[Exercise materials Boundary: Start]
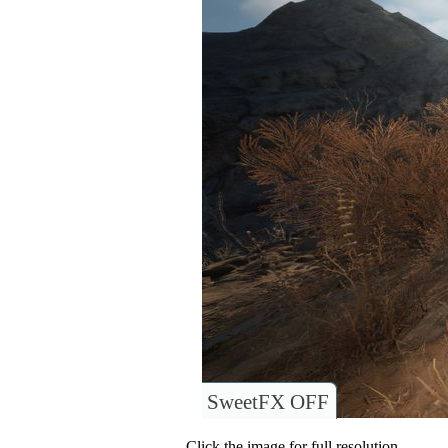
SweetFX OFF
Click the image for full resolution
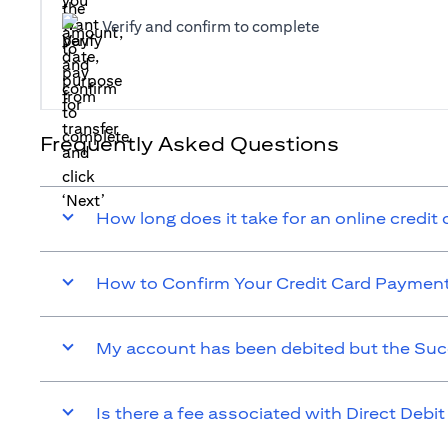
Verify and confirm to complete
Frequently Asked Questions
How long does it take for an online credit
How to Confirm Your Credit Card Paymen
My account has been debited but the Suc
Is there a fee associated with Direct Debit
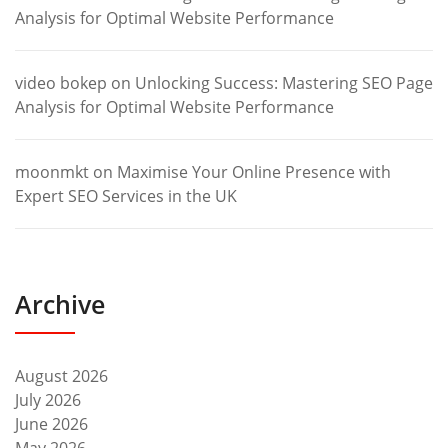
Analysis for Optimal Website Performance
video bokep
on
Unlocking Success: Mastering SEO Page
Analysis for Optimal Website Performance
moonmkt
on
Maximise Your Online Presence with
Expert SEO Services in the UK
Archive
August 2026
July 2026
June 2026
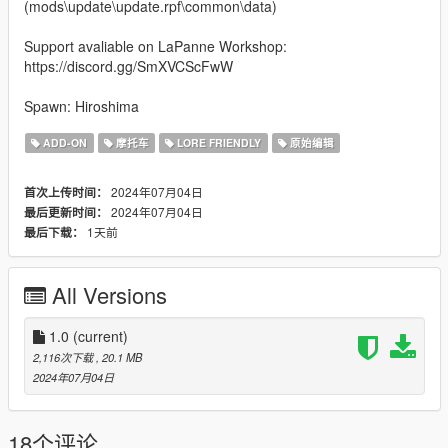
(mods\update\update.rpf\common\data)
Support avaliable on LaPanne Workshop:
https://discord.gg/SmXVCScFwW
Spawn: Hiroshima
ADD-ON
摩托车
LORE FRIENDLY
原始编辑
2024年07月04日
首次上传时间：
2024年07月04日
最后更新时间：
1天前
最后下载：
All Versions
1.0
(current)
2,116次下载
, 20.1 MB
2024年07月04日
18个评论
[Exercise materials Boundary: End]
[Exercise materials Boundary: Start]
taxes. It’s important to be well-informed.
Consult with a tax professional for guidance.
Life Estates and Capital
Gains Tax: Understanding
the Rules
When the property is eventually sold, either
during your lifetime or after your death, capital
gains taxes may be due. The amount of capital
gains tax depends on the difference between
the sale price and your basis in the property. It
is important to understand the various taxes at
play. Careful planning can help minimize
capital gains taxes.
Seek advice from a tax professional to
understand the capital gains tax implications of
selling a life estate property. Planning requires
[Exercise materials Boundary: End]
[Exercise materials Boundary: Start]
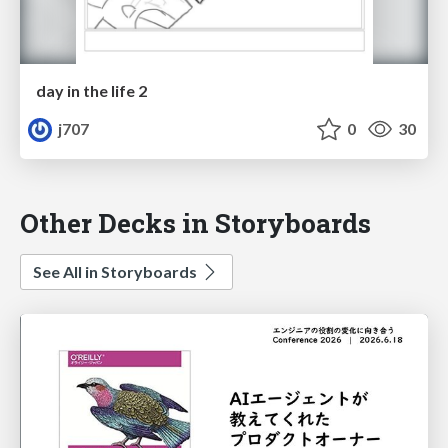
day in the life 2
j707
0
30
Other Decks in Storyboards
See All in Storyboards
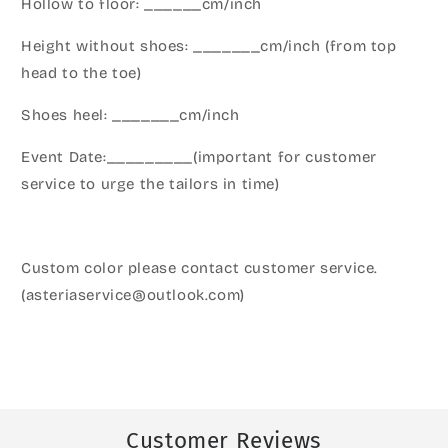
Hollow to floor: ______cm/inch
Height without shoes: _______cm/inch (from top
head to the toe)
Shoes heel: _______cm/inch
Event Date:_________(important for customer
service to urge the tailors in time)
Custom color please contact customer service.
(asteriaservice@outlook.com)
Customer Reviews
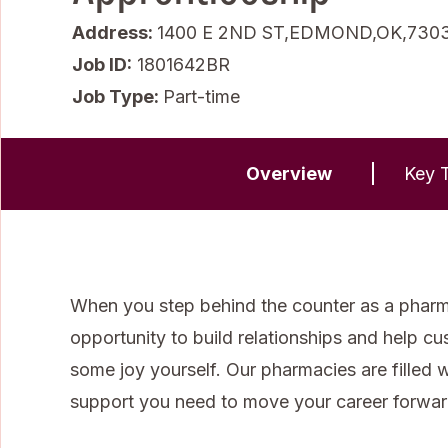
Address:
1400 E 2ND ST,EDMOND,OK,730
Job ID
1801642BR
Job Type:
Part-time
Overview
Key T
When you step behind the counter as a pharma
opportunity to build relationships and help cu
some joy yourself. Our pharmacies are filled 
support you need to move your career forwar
[Exercise materials Boundary: End]
• **Work to complete**
A word-for-word copy of the lines above from the one with "1400 E 2ND ST,EDMOND,OK,730" through the one with "support you need to move your career forwar", inclusive, is the only output wanted.

• **Result for this exercise**
1400 E 2ND ST,EDMOND,OK,730
Job ID
1801642BR
Job Type:
Part-time
Overview
Key T
When you step behind the counter as a pharma
opportunity to build relationships and help cu
some joy yourself. Our pharmacies are filled 
support you need to move your career forwar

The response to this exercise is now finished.